Zaraz po zakupie Bungie w 2022 roku Sony obiecywało, że zasłużone studio otrzyma wolną rękę i kreatywną swobodę. To może wkrótce się zmienić, jeśli firma nie poprawi wyników finansowych.
Takie wieści zza kulis przekazał serwis IGN, powołując się na rozmowy z anonimowymi pracownikami. Jak wyjaśniono, zarząd studia to obecnie piątka członków: Herman Hulst (szef PlayStation Studios), Eric Lempel (starszy wiceprezes Sony), Jason Jones (współzałożyciel Bungie), Luis Villegas (dyrektor finansowy) oraz Pete Parsons (dyrektor generalny). Co kluczowe, decydujące słowo ma zawsze ten ostatni.

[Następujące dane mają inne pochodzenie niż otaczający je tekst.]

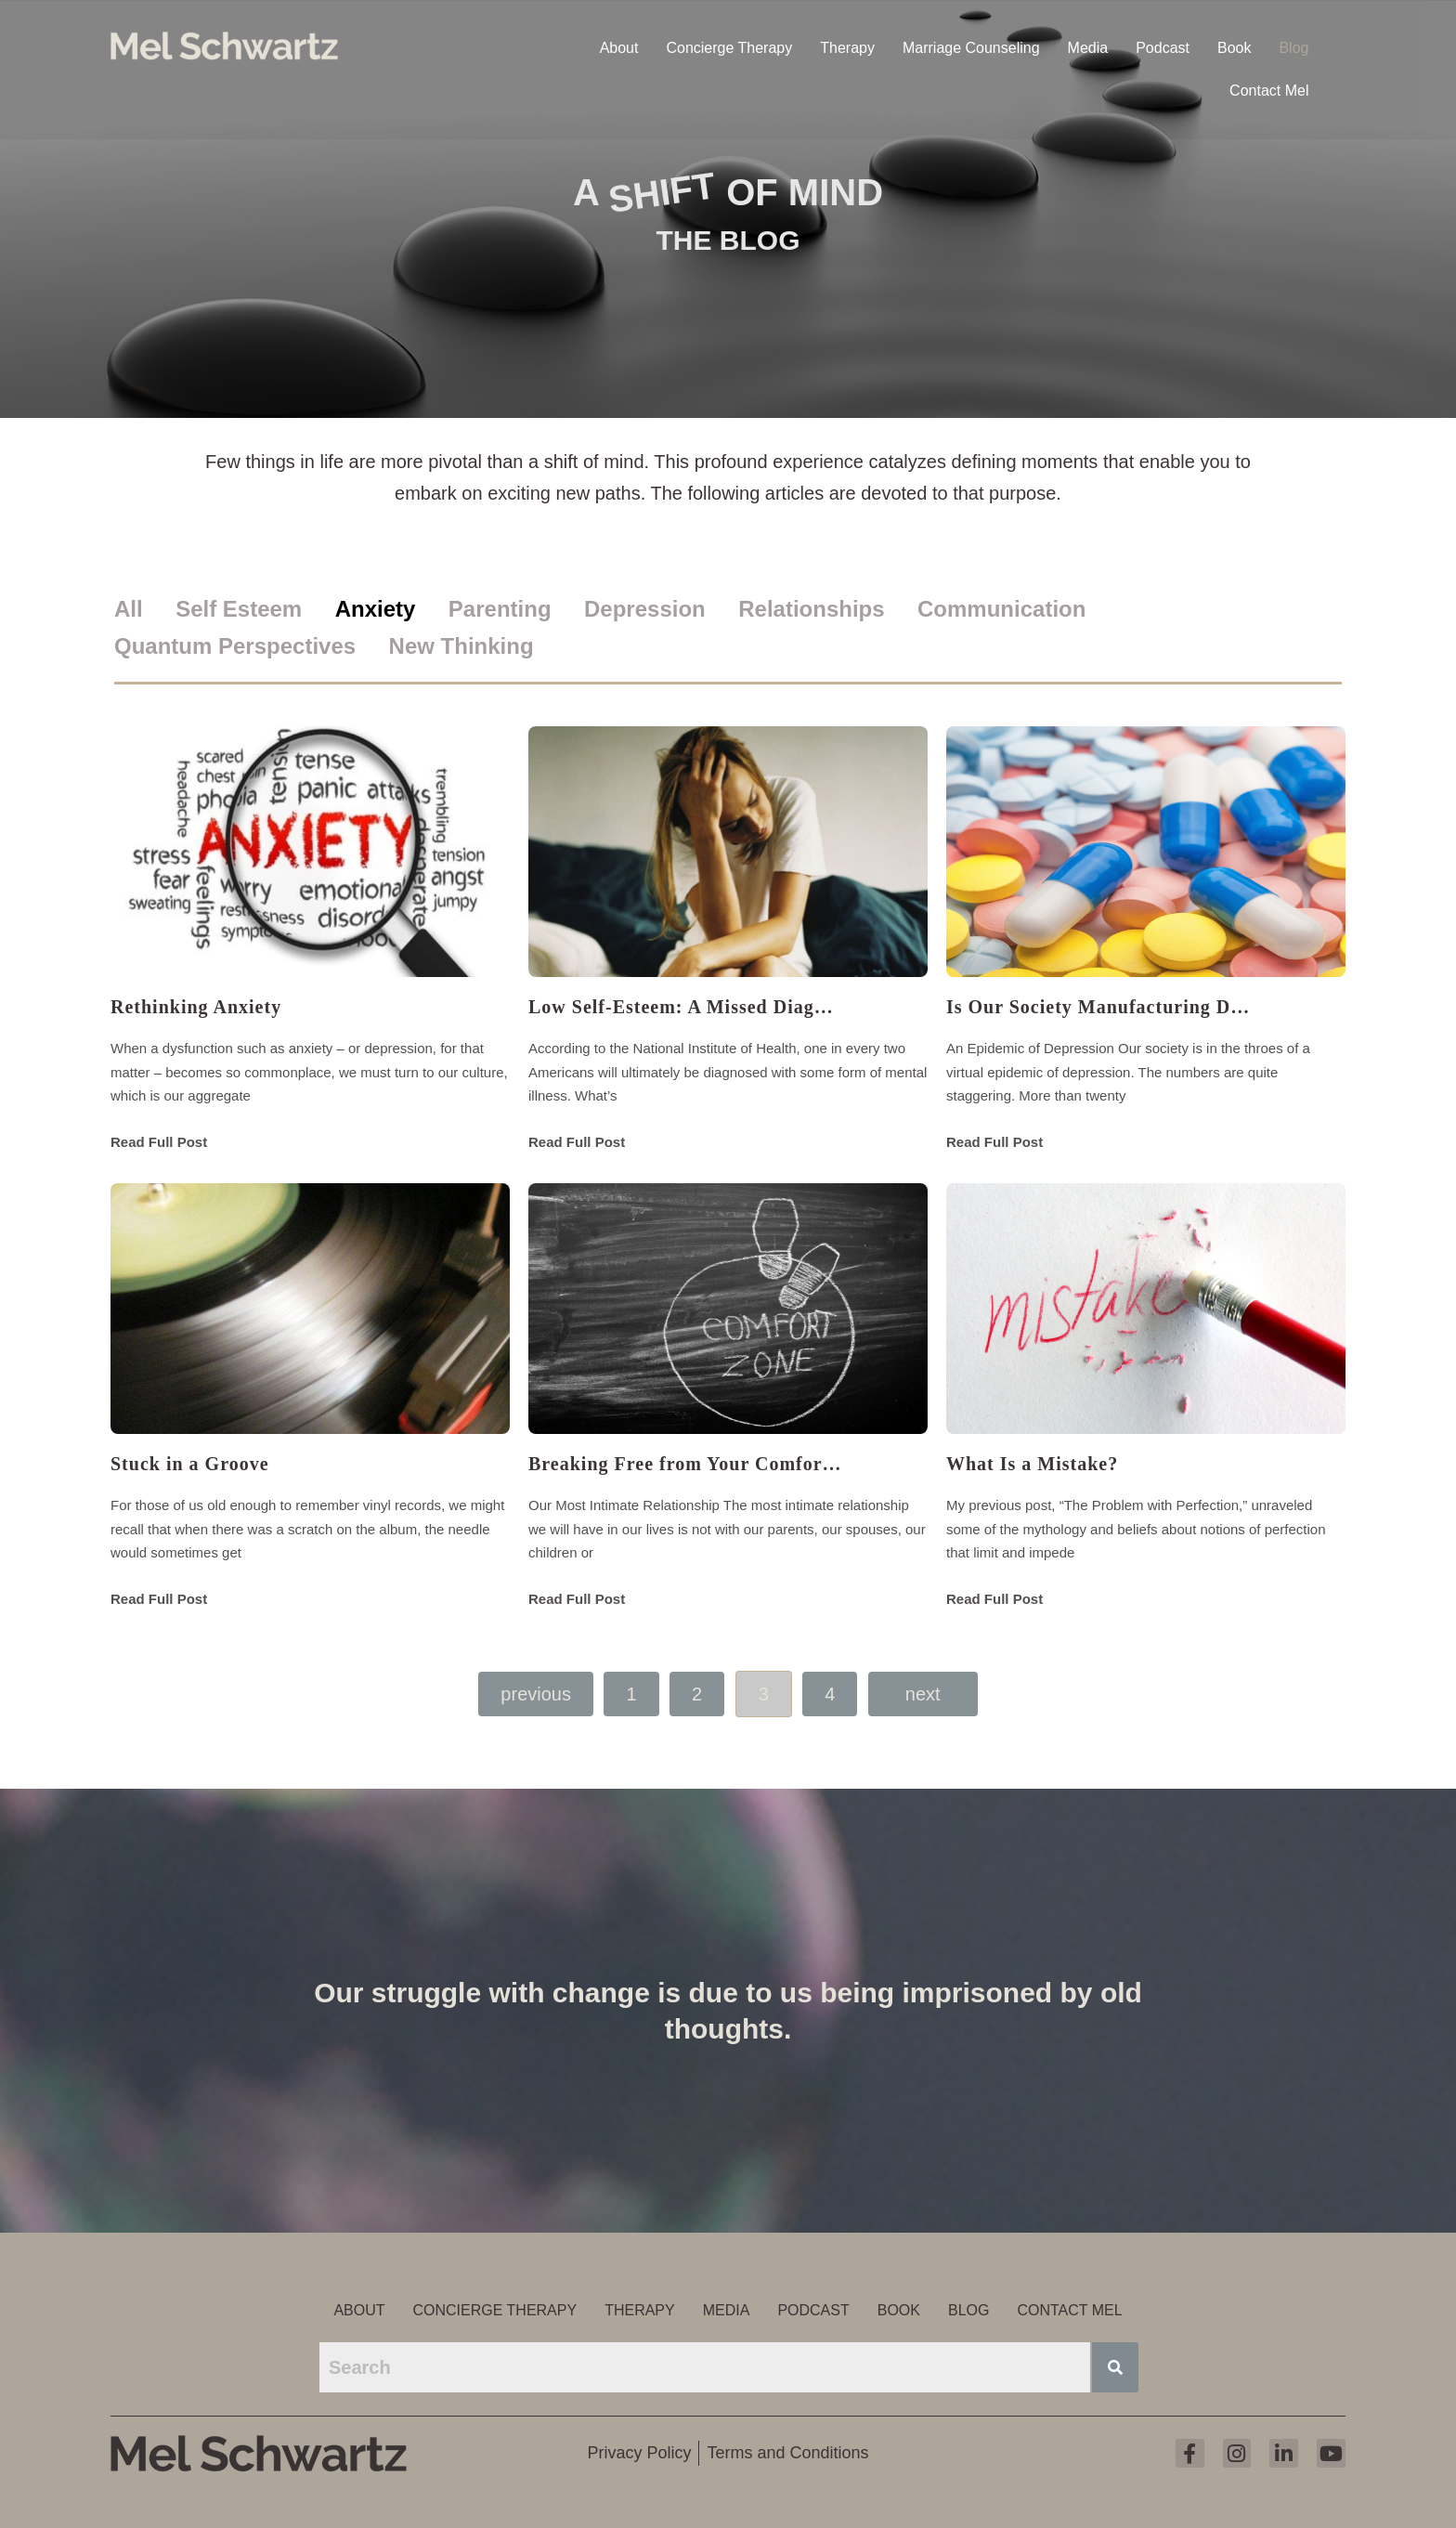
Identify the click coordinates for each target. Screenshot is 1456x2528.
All (128, 608)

Brzmi dobrze, lecz Sony zagroziło podobno, że zweryfikuje taką strukturę i przejmie całkowitą kontrolę, jeśli deweloperzy nie poprawią wyników finansowych. Jak informował w październiku serwis Bloomberg, te były w 2023 roku rzekomo aż o 45 procent niższe od oczekiwań, głównie ze względu na słabszą sprzedaż rozszerzenia Lightfall dla Destiny 2.
Teraz liczba graczy w sieciowej strzelance osiąga historycznie niskie poziomy (przynamniej na Steamie), a najnowszy sezon nie poprawił sytuacji w większym stopniu. Wydaje się więc, że niezależność Bungie stanęła pod sporym znakiem zapytania.
Jak wyjaśnia IGN, morale wewnątrz firmy jest podobno bardzo niskie, w czym z pewnością nie pomogło zwolnienie stu pracowników w październiku, choć na takie posunięcie zdecydował się sam Persons, bez nacisków ze strony japońskiej korporacji.
Inne cięcia kosztów to rzekomo wstrzymanie rekrutacji i brak świątecznych premii, a kolejnym problemem jest fakt, że część zarządu ma wykazywać „zaskakującą obojętność, a nawet jawne lekceważenie lub wrogość” wobec zaistniałej sytuacji.
Obecnie nadzieje Bungie powiązane są z rozszerzeniem The Final Shape dla Destiny 2, opóźnionym niedawno na czerwiec przyszłego roku. Jest też strzelanka Marathon, ale to raczej pieśń przyszłości - a także przedstawiciel gatunku extraction shooter, w którym bardzo trudno o sukces. Jeśli projekty nie wypalą i studio nie zacznie zarabiać, może dojść do kolejnych zwolnień - i zmian w zarządzie.